Our hypothetical service revenue model, per day, might look something like (at, say, three pennies per request from Alexa or chatbot service for context help):
Revenue per day (.03 x 12.5 M)= $375,000
Or, per year, $136,875,000
And this is just to establish a possible revenue stream for providing the ecosystem solution to ask, “does an NLP ecosystem generalization solution seem reasonable?”
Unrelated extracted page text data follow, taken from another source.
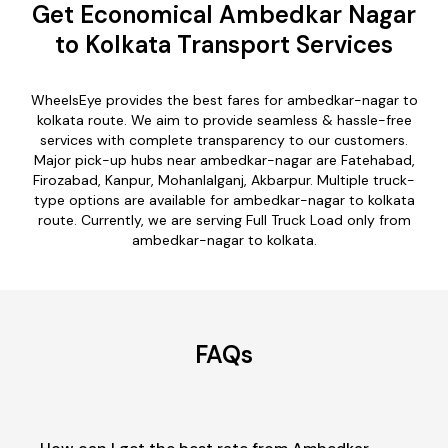
Get Economical Ambedkar Nagar
to Kolkata Transport Services
WheelsEye provides the best fares for ambedkar-nagar to
kolkata route. We aim to provide seamless & hassle-free
services with complete transparency to our customers.
Major pick-up hubs near ambedkar-nagar are Fatehabad,
Firozabad, Kanpur, Mohanlalganj, Akbarpur. Multiple truck-
type options are available for ambedkar-nagar to kolkata
route. Currently, we are serving Full Truck Load only from
ambedkar-nagar to kolkata.
FAQs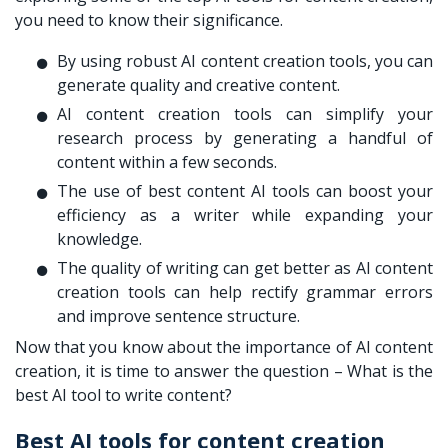
you need to know their significance.
By using robust AI content creation tools, you can
generate quality and creative content.
AI content creation tools can simplify your
research process by generating a handful of
content within a few seconds.
The use of best content AI tools can boost your
efficiency as a writer while expanding your
knowledge.
The quality of writing can get better as AI content
creation tools can help rectify grammar errors
and improve sentence structure.
Now that you know about the importance of AI content
creation, it is time to answer the question – What is the
best AI tool to write content?
Best
AI tools for content creation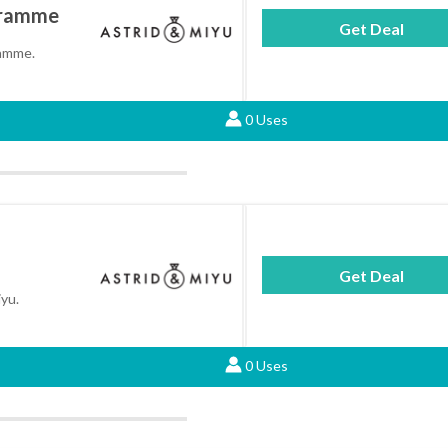
gramme
Get Deal
ramme.
0 Uses
Get Deal
iyu.
0 Uses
For 100 million + Alexa devices, let’s say only 1/100 of those customer interactions exceeded the Alexa training set or 1 million not-so-good customer experiences, let’s say per day, assuming all those Alexa devices are being used at some point across the day. In those cases, if the Alexa service had an API it could access which would provide an improved context value for the conversation with which it could then provide an improved response, it would cost the Alexa service three cents to provide that improved customer experience, and then add that response to its library. A three-cent re-usable solution sounds like a good investment for the Alexa team. Not to worry, there are plenty of other unanticipated human utterances not in Alexa’s library right around the corner. And that’s the wonderful thing about this model, the human thought process is constantly generating new ways of saying something.
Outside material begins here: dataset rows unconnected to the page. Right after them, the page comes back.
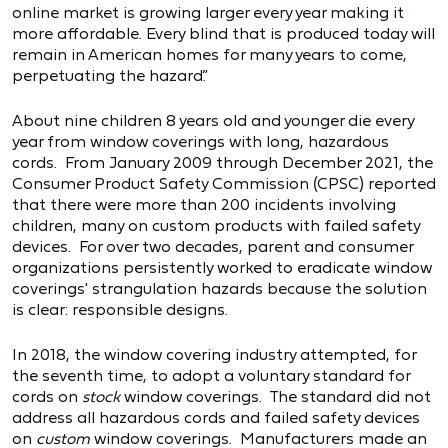
online market is growing larger every year making it
more affordable. Every blind that is produced today will
remain in American homes for many years to come,
perpetuating the hazard.”
About nine children 8 years old and younger die every
year from window coverings with long, hazardous
cords. From January 2009 through December 2021, the
Consumer Product Safety Commission (CPSC) reported
that there were more than 200 incidents involving
children, many on custom products with failed safety
devices. For over two decades, parent and consumer
organizations persistently worked to eradicate window
coverings' strangulation hazards because the solution
is clear: responsible designs.
In 2018, the window covering industry attempted, for
the seventh time, to adopt a voluntary standard for
cords on
stock
window coverings. The standard did not
address all hazardous cords and failed safety devices
on
custom
window coverings. Manufacturers made an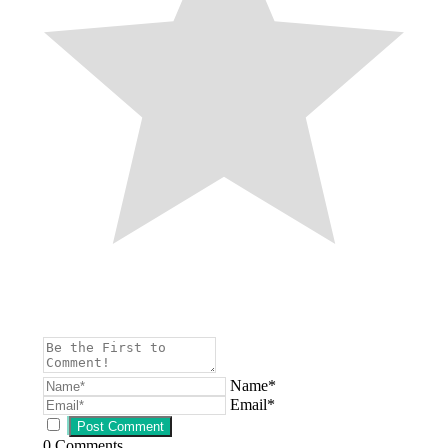
Name*
Email*
0
Comments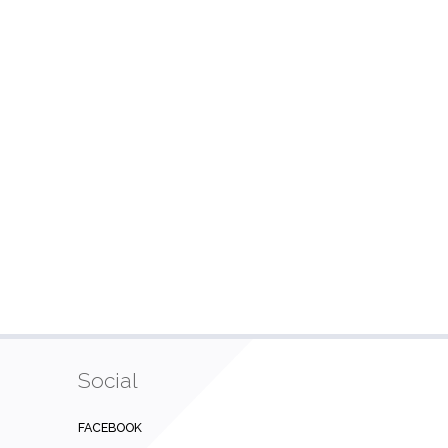
Social
FACEBOOK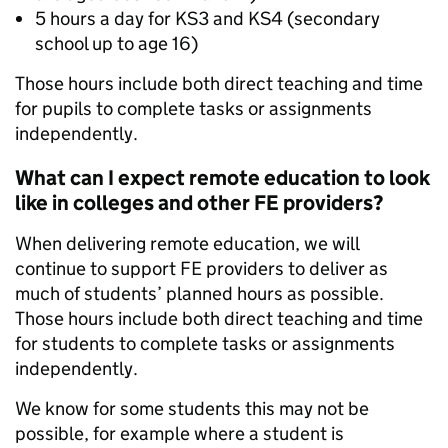
5 hours a day for KS3 and KS4 (secondary
school up to age 16)
Those hours include both direct teaching and time
for pupils to complete tasks or assignments
independently.
What can I expect remote education to look
like in colleges and other FE providers?
When delivering remote education, we will
continue to support FE providers to deliver as
much of students’ planned hours as possible.
Those hours include both direct teaching and time
for students to complete tasks or assignments
independently.
We know for some students this may not be
possible, for example where a student is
Consider one final thought. As we progress down this AI path with improving AI architectures, increasingly powerful processing capabilities (witness qubit processing), neuroscience advancements, and increasing business consumption of AI-based services and solutions, there seems to be an agreed to inevitability of these trend toward an artificial general intelligence, or AGI, at some point in the distant future. If you agree with the trends and agree with some type of AGI inevitability, then the resulting AGI will continue to grow, becoming an artificial superintelligence or ASI. The thought to consider is that as this current trend continues from AI toward AGI, a human-centric path where AI solutions integrate the human component, like the generalization solution outlined here, is preferable to one entirely replacing humans.